Cancel

If you’ve ever traveled crossculturally, you likely know what it’s like to feel displaced—to not speak the language, to be confused by the cultural norms. You likely know what it’s like to sink into that lonely and lost outsider feeling and to long once again for home.

Witold Rybczysnki, in his fascinating little book Home: A Short History of an Idea, says that home is that “settled sense of satisfaction that overcomes us when circumstances come together for our ease, comfort, and well-being.” When we hear that, it’s likely that some image of “home” arises in our mind—a place where our body and soul can be at ease and for a moment sense that all is right with the world.

The famous Austrian architect Christopher Alexander often encouraged his clients to “dream their way to design.” He would say:

Imagine yourself on a winter afternoon with a pot of tea, a book, a reading light, your favorite chair and two or three huge pillows to lean back against. You put the tea right where you can reach it, but not where you can knock it over. You pull the light down, to shine on the book, but not too brightly, so you can see the naked bulb. You take it in and make yourself comfortable. You sip, you read, and dream.1

Sounds wonderful, doesn’t it?

The problem is that we can be in the kind of place Christopher Alexander just described and still feel terribly out of place. Amazingly, we can be in the most perfectly homey environs and yet feel like strangers in our own skin.

In Ephesians, Paul is writing to a largely gentile audience—to a people living in the place they grew up, surrounded by people they know and love, and inhabiting a culture they know like the back of their hand. They are anything but outsiders. And yet, Paul says to them, you were once “strangers” and “aliens” (Eph. 2:12). In saying that, Paul is not speaking in the usual way we understand those terms. His focus is not on national, familial, or cultural ties. Paul is speaking spiritually. He is referring to the well-documented fact that gentiles (i.e., non-Jews) were in times past “separated from Christ, alienated from the commonwealth of Israel and strangers to the covenants of promise, having no hope and without God in the world” (Eph. 2:12). Said differently, even though the Ephesians are right at home in the beautiful ancient city of Ephesus, they are radically displaced spiritually. And that deep soulish sense of lostness that every one of us experiences is not something we’re supposed to stuff down deep and pretend is not there; nor are we to try to overcome it by glutting ourselves with the creature comforts of the world. Rather, our profound sense of out-of-place is a clue that’s intended to lead us to a most important discovery.

As Paul writes to the church at Ephesus, he calls them to remember their spiritual displacement and to enter the new home God has made for them. A home they are welcomed into through the blood of Jesus Christ. A home that goes by the name church.

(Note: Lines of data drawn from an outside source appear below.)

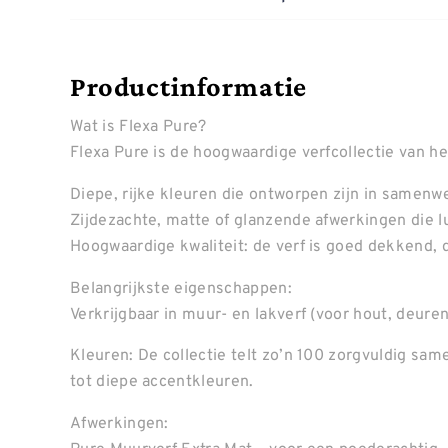
Productinformatie
Wat is Flexa Pure?
Flexa Pure is de hoogwaardige verfcollectie van h
Diepe, rijke kleuren die ontworpen zijn in samenw
Zijdezachte, matte of glanzende afwerkingen die lu
Hoogwaardige kwaliteit: de verf is goed dekkend,
Belangrijkste eigenschappen:
Verkrijgbaar in muur- en lakverf (voor hout, deuren
Kleuren: De collectie telt zo’n 100 zorgvuldig sa
tot diepe accentkleuren.
Afwerkingen:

According to Paul, the church is the beginning of our future home now.

These once strangers and aliens are now “fellow citizens . . . and members of the household of God.” The language of “fellow citizens” and “household of God” describes a radical reversal. No longer are we strangers and aliens. Through faith in the person and work of Jesus Christ, we have been welcomed into a community, a family, and a home—the church.

The church is the beginning of our future home now.

But know this: whenever former strangers and aliens come home with all their vagabond baggage and plop down to “do life” together, it’s not always going to be pretty. It’s going to look like normal home life.

Home is, after all, the place where you are to be truly known and truly loved. In our heart of hearts, this is what we all want. But to know that reality truly, we have to take a risk, the risk of being known. For many of us, the risk is too great. We are afraid of rejection, so we act like or pretend to be someone we’re not—someone we think that will be acceptable—in order to be loved (or at least liked).

In other words, our fear leads us to act fake. And whenever we do that, the old lost and lonely feelings of stranger and alien come rushing back. The old realities of isolation and estrangement show up again because we’re acting again like aliens and strangers within the body of Christ, among the people whom God calls our family.

When we let our union with Jesus Christ drive our communion with one another, something supernatural happens. We begin to find our place among the household of God. Our church experience becomes increasingly homelike. In Paul’s words, we are “built together into a dwelling place for God by the Spirit” (Eph. 2:22).

Did you catch that? You and me—we are a “dwelling place for God.” God makes His home among us. When you hear that, do you think of the temple in the Old Testament? That’s exactly what Paul wants you to think of. But more than pointing to the grand edifice that Solomon built, Paul is showing us an even more beautiful home, one that is built on the foundation of the Apostles and prophets, with Christ Jesus the cornerstone. We are the living stones growing together into a home for God (Eph. 2:20–22; 1 Peter 2:4–8).

That’s exactly what happened in the Old Testament. After Solomon built the temple, we’re told, “a cloud filled the house of the Lord, for the glory of the Lord filled the house of the Lord” (1 Kings 8:10). God came to live among His people. In a more profound way, God made His home among us through the incarnation of Jesus Christ and the indwelling of the Holy Spirit. Not a physical house of bricks and mortar, but in us and with us, the people of God.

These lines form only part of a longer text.